● Task to carry out: Take the listing and print it in full, exactly as given.

● Exercise input:
####################

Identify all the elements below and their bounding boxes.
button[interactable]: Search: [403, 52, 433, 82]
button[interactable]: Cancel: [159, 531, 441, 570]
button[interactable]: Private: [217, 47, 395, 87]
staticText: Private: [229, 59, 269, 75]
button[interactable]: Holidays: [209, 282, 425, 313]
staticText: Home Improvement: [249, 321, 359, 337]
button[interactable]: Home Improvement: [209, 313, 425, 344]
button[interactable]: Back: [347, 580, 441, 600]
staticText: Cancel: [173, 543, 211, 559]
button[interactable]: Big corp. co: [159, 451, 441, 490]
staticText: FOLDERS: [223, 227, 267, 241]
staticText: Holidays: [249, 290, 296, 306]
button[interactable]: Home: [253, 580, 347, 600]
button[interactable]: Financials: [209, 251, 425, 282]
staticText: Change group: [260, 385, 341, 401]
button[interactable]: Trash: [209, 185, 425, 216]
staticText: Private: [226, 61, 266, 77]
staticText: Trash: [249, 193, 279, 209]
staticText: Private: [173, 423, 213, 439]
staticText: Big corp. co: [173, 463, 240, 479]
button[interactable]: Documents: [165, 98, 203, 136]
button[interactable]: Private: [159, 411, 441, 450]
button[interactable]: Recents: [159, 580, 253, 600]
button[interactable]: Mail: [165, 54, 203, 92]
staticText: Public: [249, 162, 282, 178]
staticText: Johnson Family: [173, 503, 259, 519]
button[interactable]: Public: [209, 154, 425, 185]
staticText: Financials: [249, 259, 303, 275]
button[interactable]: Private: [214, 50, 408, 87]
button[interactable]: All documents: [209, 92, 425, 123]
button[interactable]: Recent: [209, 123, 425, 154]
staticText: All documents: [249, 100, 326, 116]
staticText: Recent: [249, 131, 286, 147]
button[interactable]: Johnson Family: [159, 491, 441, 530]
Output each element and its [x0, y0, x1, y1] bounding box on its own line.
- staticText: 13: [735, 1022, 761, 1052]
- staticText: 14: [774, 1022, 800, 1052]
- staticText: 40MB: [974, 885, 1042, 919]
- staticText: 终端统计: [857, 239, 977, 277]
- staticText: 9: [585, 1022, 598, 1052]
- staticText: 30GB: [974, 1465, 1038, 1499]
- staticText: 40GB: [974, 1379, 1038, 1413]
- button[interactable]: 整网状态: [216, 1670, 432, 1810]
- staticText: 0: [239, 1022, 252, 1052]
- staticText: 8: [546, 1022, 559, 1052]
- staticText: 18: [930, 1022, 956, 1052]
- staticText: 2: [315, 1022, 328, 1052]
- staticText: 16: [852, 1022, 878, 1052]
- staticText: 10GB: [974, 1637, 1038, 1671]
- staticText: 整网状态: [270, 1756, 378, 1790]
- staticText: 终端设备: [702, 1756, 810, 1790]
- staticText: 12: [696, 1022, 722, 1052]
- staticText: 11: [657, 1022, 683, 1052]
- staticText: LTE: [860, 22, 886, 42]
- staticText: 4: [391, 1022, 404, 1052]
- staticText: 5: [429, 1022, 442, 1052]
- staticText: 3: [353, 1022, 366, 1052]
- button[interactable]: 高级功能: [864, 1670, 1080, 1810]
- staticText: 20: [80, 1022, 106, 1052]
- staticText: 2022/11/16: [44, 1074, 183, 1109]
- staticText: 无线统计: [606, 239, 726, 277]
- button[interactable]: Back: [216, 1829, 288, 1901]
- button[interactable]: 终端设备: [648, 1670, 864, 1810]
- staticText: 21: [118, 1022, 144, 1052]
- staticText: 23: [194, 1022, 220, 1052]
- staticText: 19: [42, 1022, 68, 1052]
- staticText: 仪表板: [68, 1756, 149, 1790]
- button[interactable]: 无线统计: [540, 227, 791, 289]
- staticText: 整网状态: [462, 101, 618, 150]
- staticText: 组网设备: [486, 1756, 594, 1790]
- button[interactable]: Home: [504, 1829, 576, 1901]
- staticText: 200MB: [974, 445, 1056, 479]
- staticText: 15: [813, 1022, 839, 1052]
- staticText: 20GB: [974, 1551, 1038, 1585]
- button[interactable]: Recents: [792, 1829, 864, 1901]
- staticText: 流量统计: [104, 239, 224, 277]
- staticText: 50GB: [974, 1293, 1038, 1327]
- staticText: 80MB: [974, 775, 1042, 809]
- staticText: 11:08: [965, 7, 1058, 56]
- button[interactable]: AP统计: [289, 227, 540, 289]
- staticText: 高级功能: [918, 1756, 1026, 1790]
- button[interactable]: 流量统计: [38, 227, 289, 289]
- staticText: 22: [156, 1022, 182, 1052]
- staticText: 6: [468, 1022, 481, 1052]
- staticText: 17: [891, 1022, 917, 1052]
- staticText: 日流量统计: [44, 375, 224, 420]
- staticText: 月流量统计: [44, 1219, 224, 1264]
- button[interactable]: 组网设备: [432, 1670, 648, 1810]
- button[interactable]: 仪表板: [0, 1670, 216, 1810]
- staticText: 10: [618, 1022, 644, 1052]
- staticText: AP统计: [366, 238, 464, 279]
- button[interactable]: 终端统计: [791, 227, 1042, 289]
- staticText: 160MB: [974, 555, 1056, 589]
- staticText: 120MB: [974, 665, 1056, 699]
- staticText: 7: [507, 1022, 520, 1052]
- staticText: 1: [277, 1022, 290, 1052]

####################

● Response for this exercise:
Identify all the elements below and their bounding boxes.
button[interactable]: Search: [403, 52, 433, 82]
button[interactable]: Cancel: [159, 531, 441, 570]
button[interactable]: Private: [217, 47, 395, 87]
staticText: Private: [229, 59, 269, 75]
button[interactable]: Holidays: [209, 282, 425, 313]
staticText: Home Improvement: [249, 321, 359, 337]
button[interactable]: Home Improvement: [209, 313, 425, 344]
button[interactable]: Back: [347, 580, 441, 600]
staticText: Cancel: [173, 543, 211, 559]
button[interactable]: Big corp. co: [159, 451, 441, 490]
staticText: FOLDERS: [223, 227, 267, 241]
staticText: Holidays: [249, 290, 296, 306]
button[interactable]: Home: [253, 580, 347, 600]
button[interactable]: Financials: [209, 251, 425, 282]
staticText: Change group: [260, 385, 341, 401]
button[interactable]: Trash: [209, 185, 425, 216]
staticText: Private: [226, 61, 266, 77]
staticText: Trash: [249, 193, 279, 209]
staticText: Private: [173, 423, 213, 439]
staticText: Big corp. co: [173, 463, 240, 479]
button[interactable]: Documents: [165, 98, 203, 136]
button[interactable]: Private: [159, 411, 441, 450]
button[interactable]: Recents: [159, 580, 253, 600]
button[interactable]: Mail: [165, 54, 203, 92]
staticText: Public: [249, 162, 282, 178]
staticText: Johnson Family: [173, 503, 259, 519]
button[interactable]: Public: [209, 154, 425, 185]
staticText: Financials: [249, 259, 303, 275]
button[interactable]: Private: [214, 50, 408, 87]
button[interactable]: All documents: [209, 92, 425, 123]
button[interactable]: Recent: [209, 123, 425, 154]
staticText: All documents: [249, 100, 326, 116]
staticText: Recent: [249, 131, 286, 147]
button[interactable]: Johnson Family: [159, 491, 441, 530]
Output each element and its [x0, y0, x1, y1] bounding box on its own line.
- staticText: 13: [735, 1022, 761, 1052]
- staticText: 14: [774, 1022, 800, 1052]
- staticText: 40MB: [974, 885, 1042, 919]
- staticText: 终端统计: [857, 239, 977, 277]
- staticText: 9: [585, 1022, 598, 1052]
- staticText: 30GB: [974, 1465, 1038, 1499]
- staticText: 40GB: [974, 1379, 1038, 1413]
- button[interactable]: 整网状态: [216, 1670, 432, 1810]
- staticText: 0: [239, 1022, 252, 1052]
- staticText: 8: [546, 1022, 559, 1052]
- staticText: 18: [930, 1022, 956, 1052]
- staticText: 2: [315, 1022, 328, 1052]
- staticText: 16: [852, 1022, 878, 1052]
- staticText: 10GB: [974, 1637, 1038, 1671]
- staticText: 整网状态: [270, 1756, 378, 1790]
- staticText: 终端设备: [702, 1756, 810, 1790]
- staticText: 12: [696, 1022, 722, 1052]
- staticText: 11: [657, 1022, 683, 1052]
- staticText: LTE: [860, 22, 886, 42]
- staticText: 4: [391, 1022, 404, 1052]
- staticText: 5: [429, 1022, 442, 1052]
- staticText: 3: [353, 1022, 366, 1052]
- button[interactable]: 高级功能: [864, 1670, 1080, 1810]
- staticText: 20: [80, 1022, 106, 1052]
- staticText: 2022/11/16: [44, 1074, 183, 1109]
- staticText: 无线统计: [606, 239, 726, 277]
- button[interactable]: Back: [216, 1829, 288, 1901]
- button[interactable]: 终端设备: [648, 1670, 864, 1810]
- staticText: 21: [118, 1022, 144, 1052]
- staticText: 23: [194, 1022, 220, 1052]
- staticText: 19: [42, 1022, 68, 1052]
- staticText: 仪表板: [68, 1756, 149, 1790]
- button[interactable]: 无线统计: [540, 227, 791, 289]
- staticText: 整网状态: [462, 101, 618, 150]
- staticText: 组网设备: [486, 1756, 594, 1790]
- button[interactable]: Home: [504, 1829, 576, 1901]
- staticText: 200MB: [974, 445, 1056, 479]
- staticText: 15: [813, 1022, 839, 1052]
- staticText: 20GB: [974, 1551, 1038, 1585]
- button[interactable]: Recents: [792, 1829, 864, 1901]
- staticText: 流量统计: [104, 239, 224, 277]
- staticText: 50GB: [974, 1293, 1038, 1327]
- staticText: 80MB: [974, 775, 1042, 809]
- staticText: 11:08: [965, 7, 1058, 56]
- button[interactable]: AP统计: [289, 227, 540, 289]
- staticText: 高级功能: [918, 1756, 1026, 1790]
- button[interactable]: 流量统计: [38, 227, 289, 289]
- staticText: 22: [156, 1022, 182, 1052]
- staticText: 6: [468, 1022, 481, 1052]
- staticText: 17: [891, 1022, 917, 1052]
- staticText: 日流量统计: [44, 375, 224, 420]
- staticText: 月流量统计: [44, 1219, 224, 1264]
- button[interactable]: 组网设备: [432, 1670, 648, 1810]
- button[interactable]: 仪表板: [0, 1670, 216, 1810]
- staticText: 10: [618, 1022, 644, 1052]
- staticText: AP统计: [366, 238, 464, 279]
- button[interactable]: 终端统计: [791, 227, 1042, 289]
- staticText: 160MB: [974, 555, 1056, 589]
- staticText: 120MB: [974, 665, 1056, 699]
- staticText: 7: [507, 1022, 520, 1052]
- staticText: 1: [277, 1022, 290, 1052]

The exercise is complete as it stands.